Outre la violation des droits du locataire, les mentions telles qu’ insérées dans les trois documents cités en ce qu’elles contredisent expréssement la mention du contrat, rendent l’information délivrée par le bailleur impropre à permettre au locataire de connaître l’exacte nature de ses obligations et/ou droits( confer Cour de cassation, civile, Chambre civile 1, 10 avril 2013, 12-18.169).
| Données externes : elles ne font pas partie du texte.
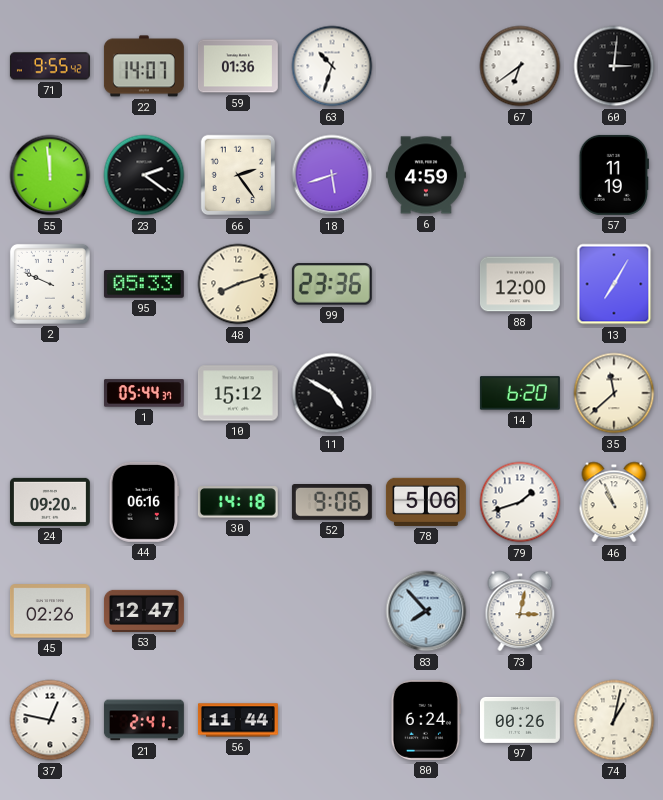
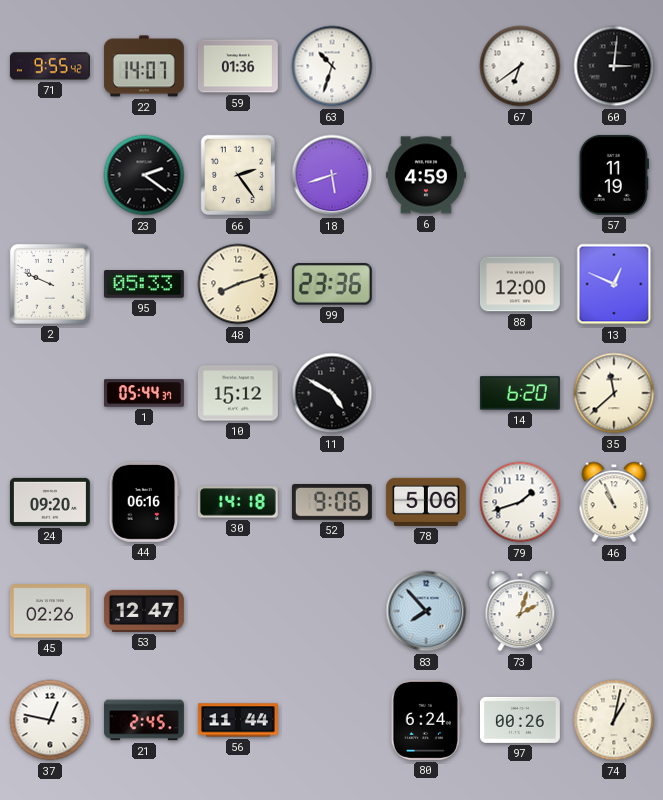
55: 11:59 -> none
13: 7:05 -> 12:49
73: 3:02 -> 2:03
21: 2:41 -> 2:45
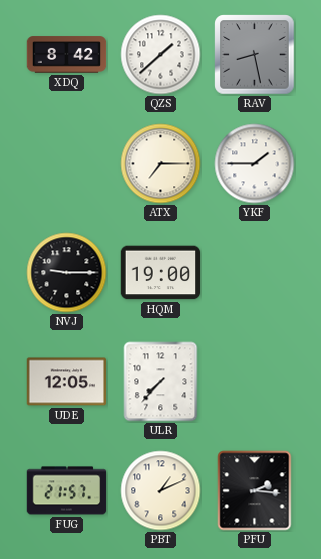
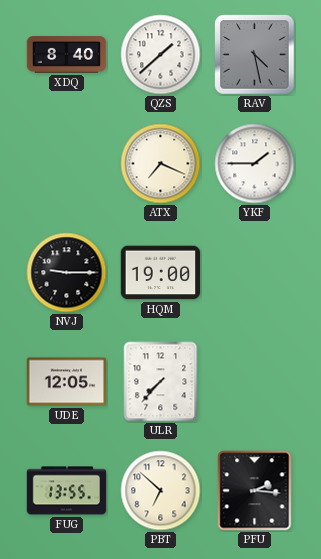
XDQ: 8:42 -> 8:40
RAV: 8:28 -> 4:28
ATX: 7:15 -> 7:19
FUG: 21:57 -> 13:55
PBT: 1:11 -> 6:52
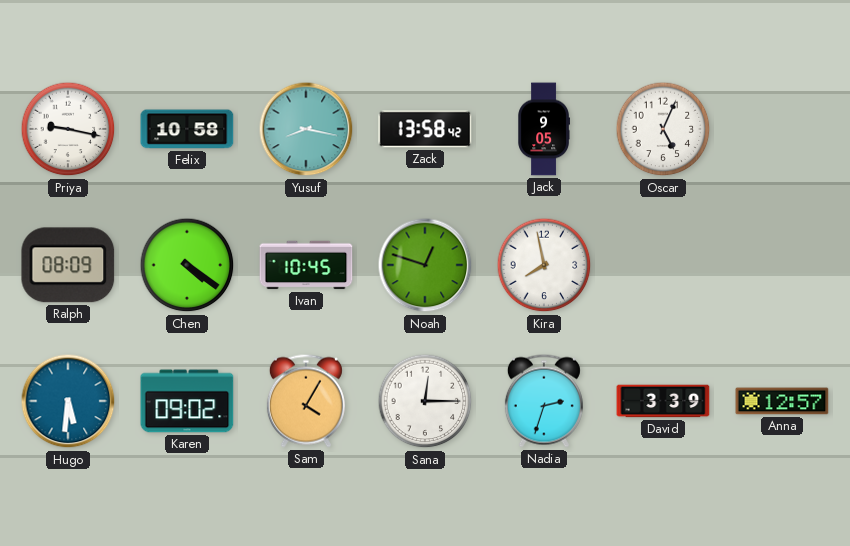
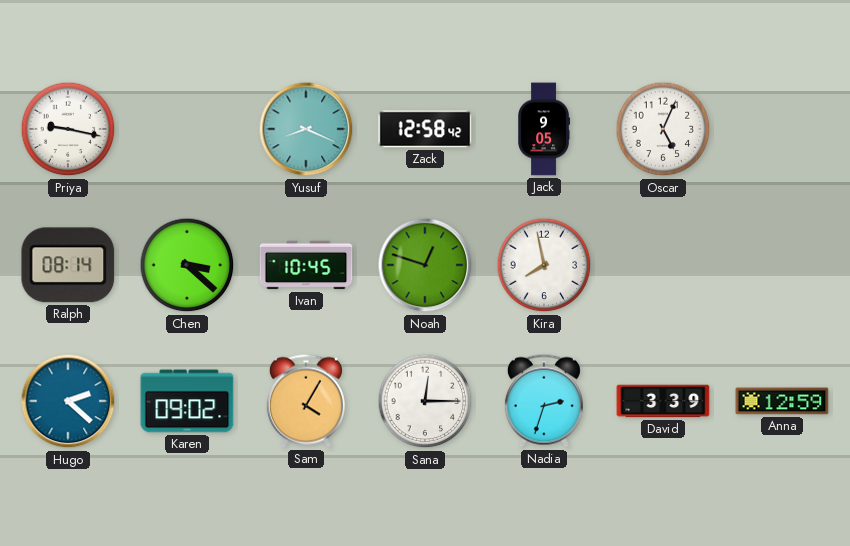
Felix: 10:58 -> none
Yusuf: 8:17 -> 8:19
Zack: 13:58 -> 12:58
Ralph: 08:09 -> 08:14
Chen: 4:21 -> 3:22
Hugo: 5:31 -> 2:22
Anna: 12:57 -> 12:59
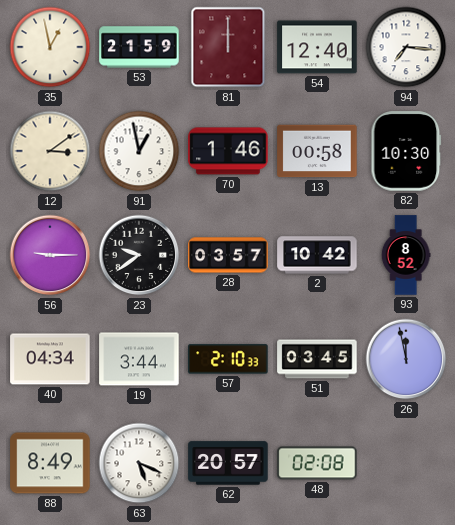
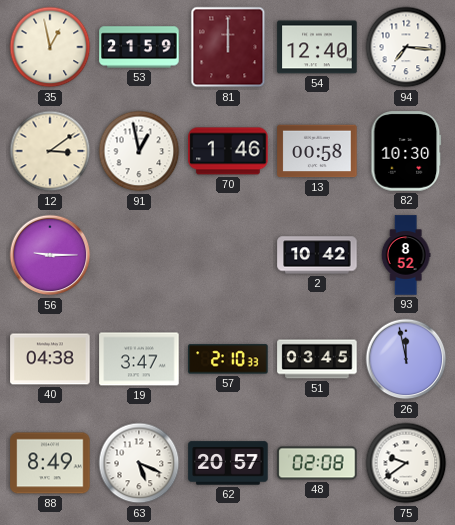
23: 9:39 -> none
28: 03:57 -> none
40: 04:34 -> 04:38
19: 3:44 -> 3:47
75: none -> 9:39
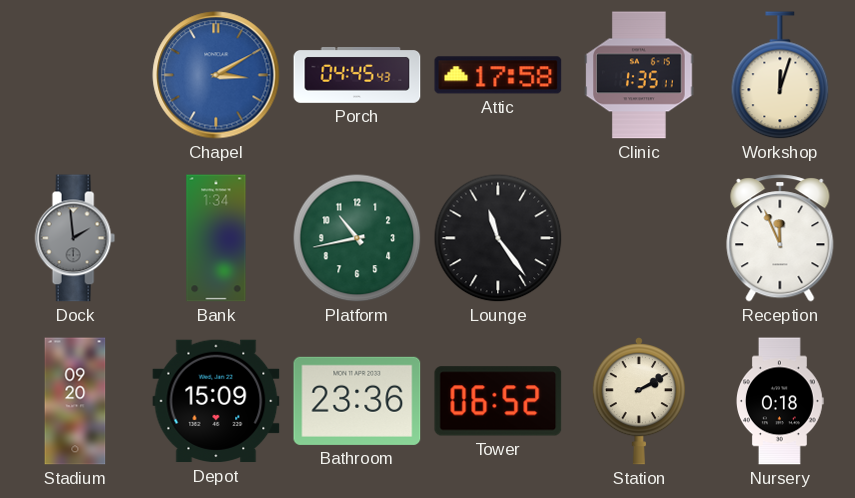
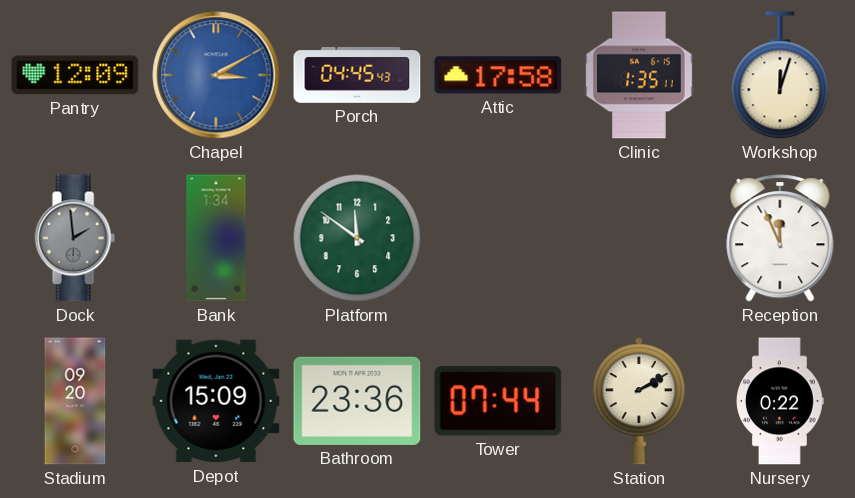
Pantry: none -> 12:09
Platform: 10:43 -> 11:51
Lounge: 11:24 -> none
Tower: 06:52 -> 07:44
Nursery: 0:18 -> 0:22
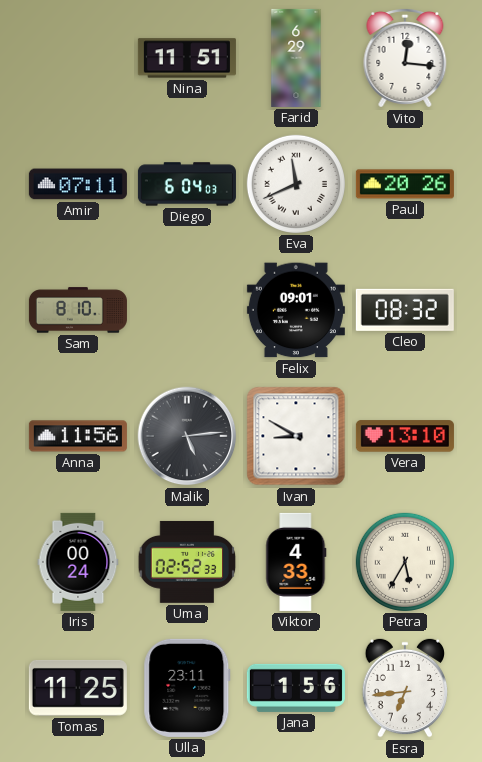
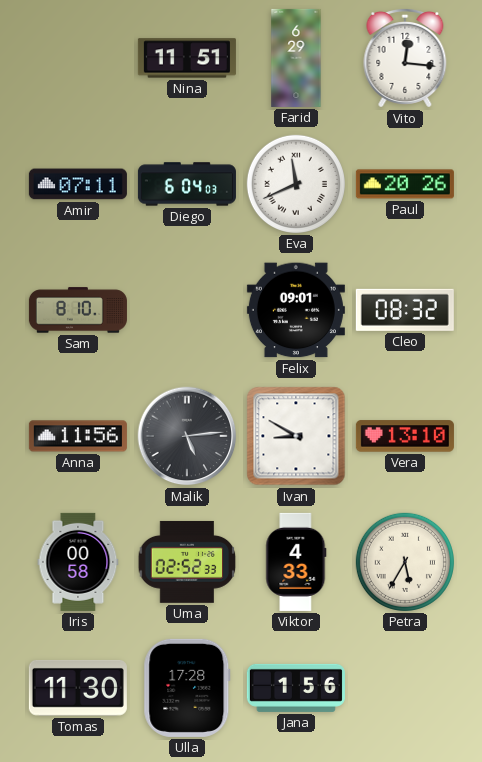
Iris: 00:24 -> 00:58
Tomas: 11:25 -> 11:30
Ulla: 23:11 -> 17:28
Esra: 6:44 -> none
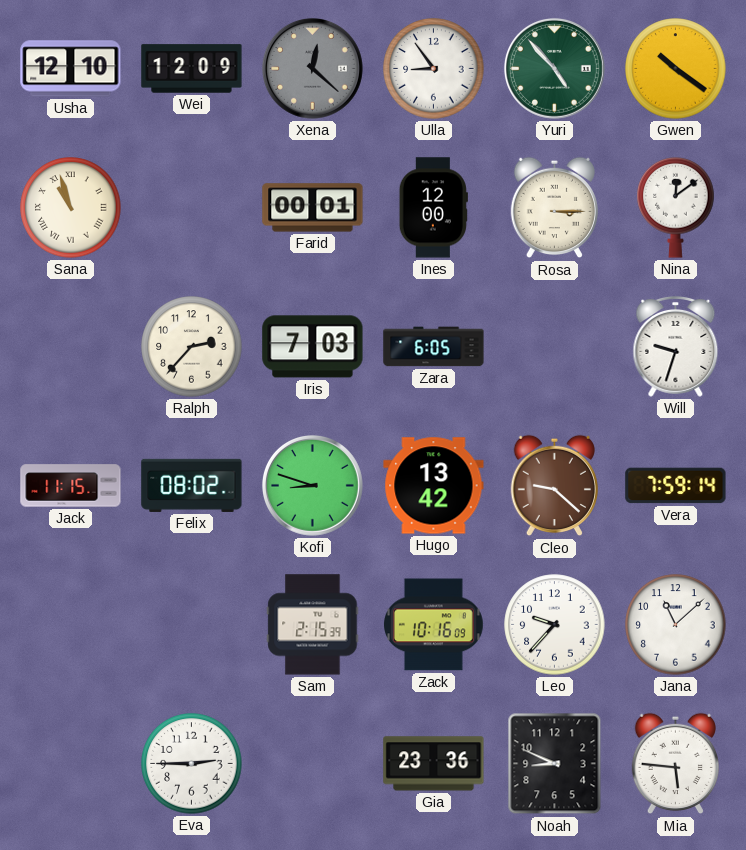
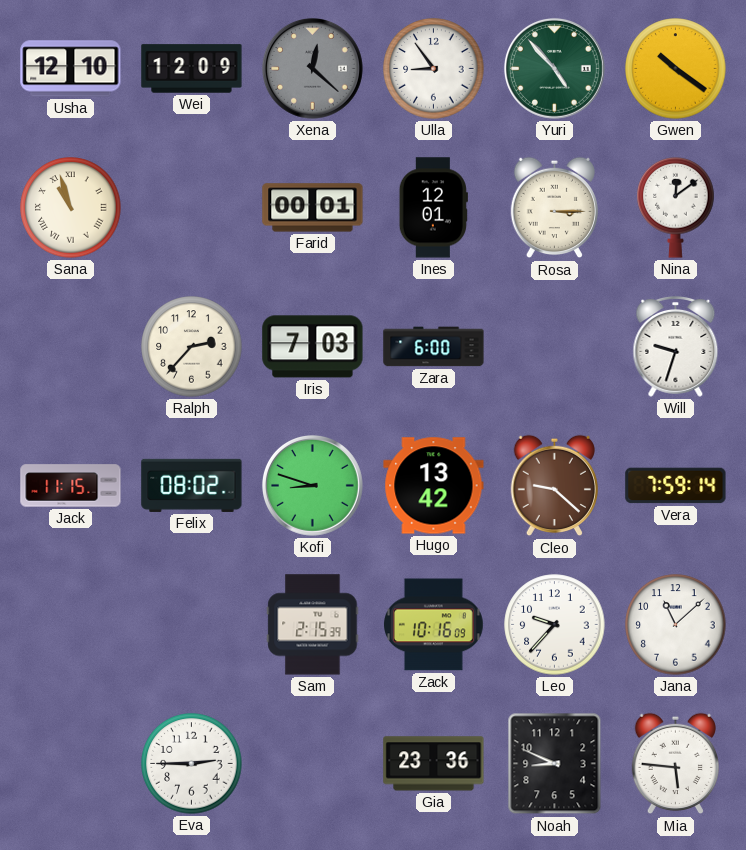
Ines: 12:00 -> 12:01
Zara: 6:05 -> 6:00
Ces violations et incohérences dans l’information donnée sont de nature à faire encourir au bailleur la déchéance de son droit aux intérêts.
Il convient de réouvrir les débats afin d’entendre au contradictoire les parties sur ce moyen soulevé d’office.
Il est aussi à évoquer la recommandation 86-01 de la Commission des clauses abusives sur les contrats de location avec option d’achat qui considére que la restitution de la chose en fin de contrat si le locataire n’exerce pas l’option d’achat ou si le contrat est résilié donne lieu à des clauses dont certaines sont abusives dont celles laissant au seul bailleur le choix du lieu de restitution.
Tel est précisément le cas s’agissant dudit contrat dès lors qu’il est imposé au locataire, en cas de résiliation, de restituer le bien loué à la seule adresse suivante : [Adresse 3], sans autre alternative possible.
Cette clause est de nature à créer un déséquilibre significatif entre les droits et les obligations des parties au détriment du locataire.
Il convient de réouvrir les débats afin d’entendre au contradictoire les parties sur le caractère abusif de cette clause soulevé d’office.
Quant au moyen soulevé par Monsieur [J], par la voix de son Conseil, relativement à un exercice de son droit de rétractation rendu inefficient, il y sera statué par un seul et même jugement, après réouverture des débats.
Par jugement mixte du 18 mars 2025, il a été statué ainsi qu’il suit :
DECLARE l’action en paiement de la société CAPITOLE FINANCE-TOFINSO, non forclose,
CONSTATE la résiliation du contrat dont s’agit,
DEBOUTE la société CAPITOLE FINANCE-TOFINSO de sa demande de capitalisation des intérêts,
DEBOUTE la société CAPITOLE FINANCE-TOFINSO de sa demande en paiement portant sur l’indemnité de 8% au titre des loyers échus impayés,
PAR AVANT DIRE DROIT, sauf appel
ORDONNE la réouverture des débats sur les points exposés dans le corps du jugement et renvoie l’affaire au contradictoire à l’audience du 1ier juillet 2025 à 9 heures,
DIT que la transmission par le greffe de la présente décision aux parties vaut convocation à l’audience du 1ier juillet 2025 à 9 heures,
SURSEOIT à statuer sur les demandes restées pendantes,
RESERVE les dépens.
* * * * *
L’affaire a été retenue à l’audience du 1ier juillet 2025 et le jugement mis à disposition au greffe à compter du 30 septembre 2025.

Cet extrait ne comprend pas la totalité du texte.